Arash AF8 Żółta zaraza

Zapowiadane od kilku lat sportowe coupe AF8 marki Arash staje się faktem. To już czwarty model w liczącej kilkanaście lat historii firmy, której przewodzi Arash Farboud, ale pierwszy, który ma wejść do produkcji pod jej skrzydłami. Sztuka ta nie udała się z prototypami GT i AF10, ani z małym coupe GTS, które jako G60 oferuje Ginetta.

Arash AF8 powstał na aluminiowej, rurowej ramie przestrzennej ze wzmocnieniami z włókien węglowych oraz Kevlaru. Coupe z niezależnym zawieszeniem ze stalowymi wahaczami i regulowanymi amortyzatorami stoi na oryginalnych felgach o średnicy 19 cali z przodu i 20 cali z tyłu. Ogumienie Michelin Pilot Cup 2 na tylnej osi, którą stale dociska do podłoża nieruchome skrzydło, ma szerokość aż 345 milimetrów.

Arash AF8

Sercem AF8 jest widlasta ósemka, kuta od dziesięcioleci przez General Motors. Ważący około 120 kilogramów silnik przy pojemności siedmiu litrów rozwija 558 koni mechanicznych oraz prawie 640 niutonometrów.
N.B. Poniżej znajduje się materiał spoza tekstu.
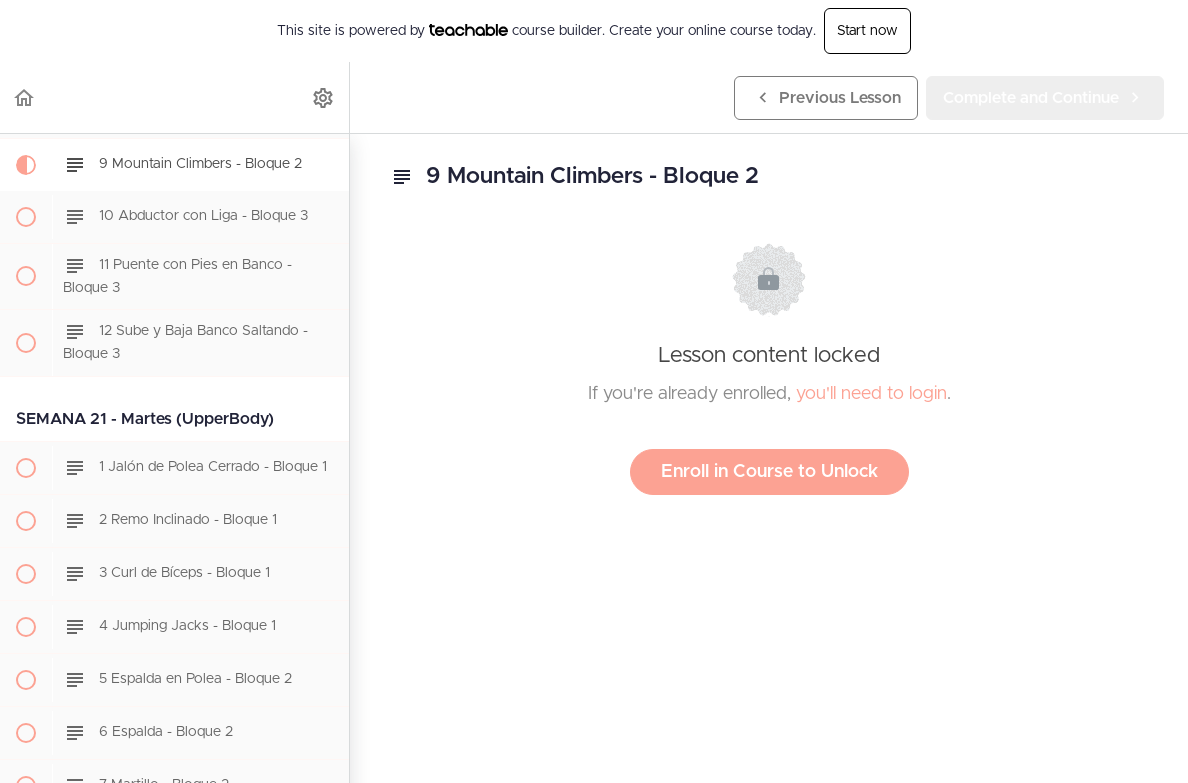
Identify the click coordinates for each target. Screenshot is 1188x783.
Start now (867, 31)
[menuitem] (324, 97)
Napęd na tylną oś przekazuje ręczna, 6-stopniowa skrzynia biegów, dla której na razie nie ma alternatywy. Coupe o długości około 415 centymetrów i masie blisko 1200 kilogramów ma według wstępnych założeń rozpędzać się do 60 mph w czasie 3,5 sekund i przekraczać prędkość 322 km/h.

Arash AF8

Brytyjskie Arash Motor Company zamierza rozpocząć sprzedaż modelu AF8 od 36 egzemplarzy "pierwszej edycji", z których każdy opuści fabrykę w Newmarket w żółtym lakierze. Cenę auta ustalono na poziomie 165 tysięcy funtów, wliczając w to 20-procentowe podatki. Według aktualnych kursów walut oznacza to wydatek ponad 840 tysięcy złotych. Czy to może się udać?